Zeitlich verzögert und in abgeschwächter Form hat das konjunkturelle Grundmuster, das die Institute im vergangenen Herbstgutachten gezeichnet hatten, im Prognosezeitraum weiterhin Bestand. Im laufenden Jahr avanciert der private Konsum zur wichtigsten Triebkraft für die Konjunktur. Nachdem der ab Mitte 2021 einsetzende Teuerungsschub die Massenkaufkraft zwei Jahre lang drastisch geschmälert hatte, steigen die real verfügbaren Einkommen nun wieder deutlich. Zum einen bildet sich der kräftige Preisauftrieb weiter zurück, zum anderen werden nun mehr und mehr höhere Lohnabschlüsse wirksam, die zunächst nur verzögert an die hohe Geldentwertung angepasst werden konnten. Zudem schlägt auch bei den monetären Sozialleistungen in beiden Prognosejahren wieder ein deutliches reales Plus zu Buche, nachdem diese in realer Rechnung im Vorjahr – nach zwei Minusjahren in Folge – stagniert hatten. Damit fließt insgesamt mehr Kaufkraft an private Haushalte, die eine höhere Ausgabenneigung haben.

Kaum verändert ist auch das Bild für die Bauinvestitionen, die insbesondere unter dem sehr schwachen Wohnbau leiden, der wohl erst in der zweiten Hälfte des Prognosezeitraums – nach dann vier rückläufigen Jahren in Folge – nur langsam und auf dürftigem Niveau expandieren wird. Deutlich getrübt ist nun aber der Ausblick für die Unternehmensinvestitionen. Nicht nur der Wirtschaftsbau geht durch ein tieferes Tal, auch die Ausrüstungsinvestitionen expandieren zunächst deutlich schwächer und auf niedrigem Niveau; auch deshalb, weil die fortwährende Unsicherheit über die Wirtschaftspolitik den Attentismus unter den Unternehmen nährt. Eine durchgreifende Verbesserung des Investitionsklimas ist daher nicht in Sicht. So bewegen sich die Unternehmensinvestitionen trotz der erwarteten Belebung im kommenden Jahr dann auf dem Niveau des Jahres 2017.

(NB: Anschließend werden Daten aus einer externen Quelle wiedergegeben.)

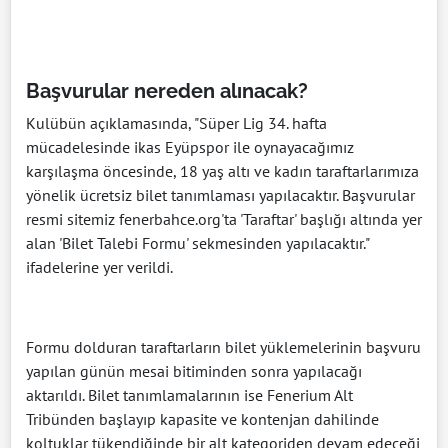
Başvurular nereden alınacak?
Kulübün açıklamasında, "Süper Lig 34. hafta
mücadelesinde ikas Eyüpspor ile oynayacağımız
karşılaşma öncesinde, 18 yaş altı ve kadın taraftarlarımıza
yönelik ücretsiz bilet tanımlaması yapılacaktır. Başvurular
resmi sitemiz fenerbahce.org'ta 'Taraftar' başlığı altında yer
alan 'Bilet Talebi Formu' sekmesinden yapılacaktır."
ifadelerine yer verildi.
Formu dolduran taraftarların bilet yüklemelerinin başvuru
yapılan günün mesai bitiminden sonra yapılacağı
aktarıldı. Bilet tanımlamalarının ise Fenerium Alt
Tribünden başlayıp kapasite ve kontenjan dahilinde
koltuklar tükendiğinde bir alt kategoriden devam edeceği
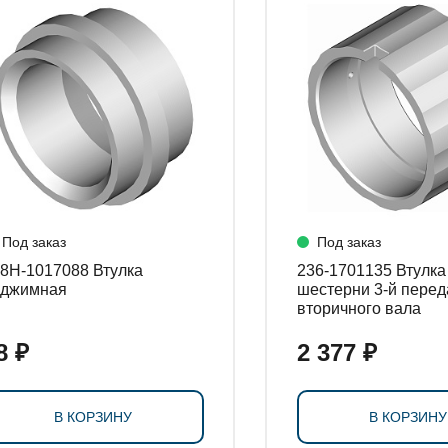
Под заказ
Под заказ
Н-1017088 Втулка
236-1701135 Втулка
оджимная
шестерни 3-й перед
вторичного вала
8 ₽
2 377 ₽
В КОРЗИНУ
В КОРЗИНУ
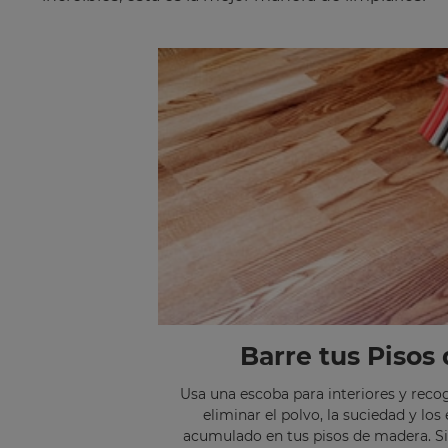
Barre tus Pisos
Usa una escoba para interiores y reco
eliminar el polvo, la suciedad y l
acumulado en tus pisos de madera. Si 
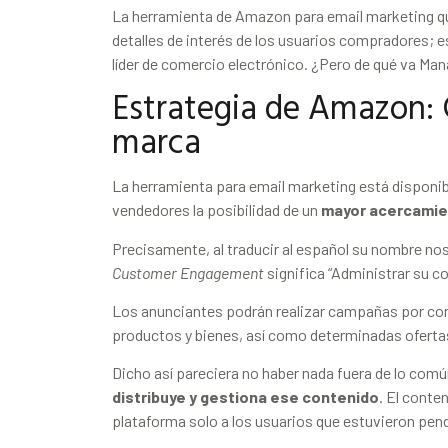
La herramienta de Amazon para email marketing qu
detalles de interés de los usuarios compradores; e
líder de comercio electrónico. ¿Pero de qué va 
Estrategia de Amazon:
marca
La herramienta para email marketing está disponibl
vendedores la posibilidad de un
mayor acercamien
Precisamente, al traducir al español su nombre no
Customer Engagement
significa “Administrar su c
Los anunciantes podrán realizar campañas por corre
productos y bienes, así como determinadas ofert
Dicho así pareciera no haber nada fuera de lo com
distribuye y gestiona ese contenido
. El conte
plataforma solo a los usuarios que estuvieron pen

Nach wie vor gehen die Institute davon aus, dass sich das Verhältnis aus Welthandel und Weltproduktion allmählich normalisiert. Im Zuge eines wieder stärkeren Gleichlaufs sollten sich auch für deutsche Exporteure die Absatzaussichten aufhellen, insbesondere in den für sie bedeutsamen Güterkategorien. Impulse für die Konjunktur sind von dieser Seite aber nicht vor Mitte des laufenden Jahres zu erwarten. Während in diesem Jahr die konsumbezogenen Auftriebskräfte dominieren, trägt im kommenden Jahr vermehrt das Auslandsgeschäft die Konjunktur.

Die Fehlbeträge im gesamtstaatlichen Haushalt gehen in Relation zur Wirtschaftsleistung von 2,1 % im Vorjahr auf 1,6 % (2024) und 1,2 % (2025) zurück. Die Einnahmenquote der öffentlichen Hand erreicht in den beiden Prognosejahren mit 47,5 % und 48,4 % jeweils gesamtdeutsche Rekordwerte. Gemessen sowohl an den von den Instituten unterstellten finanzpolitischen Maßnahmen als auch an der Veränderung des strukturellen Primärsaldos wirkt die Finanzpolitik im laufenden Jahr kontraktiv und im kommenden Jahr nahezu neutral. Die Geldpolitik dürfte trotz des zur Mitte des laufenden Jahres einsetzenden Zinssenkungspfades zunächst weiterhin dämpfend wirken, da die Nominalzinsen voraussichtlich kaum stärker sinken als der Preisauftrieb.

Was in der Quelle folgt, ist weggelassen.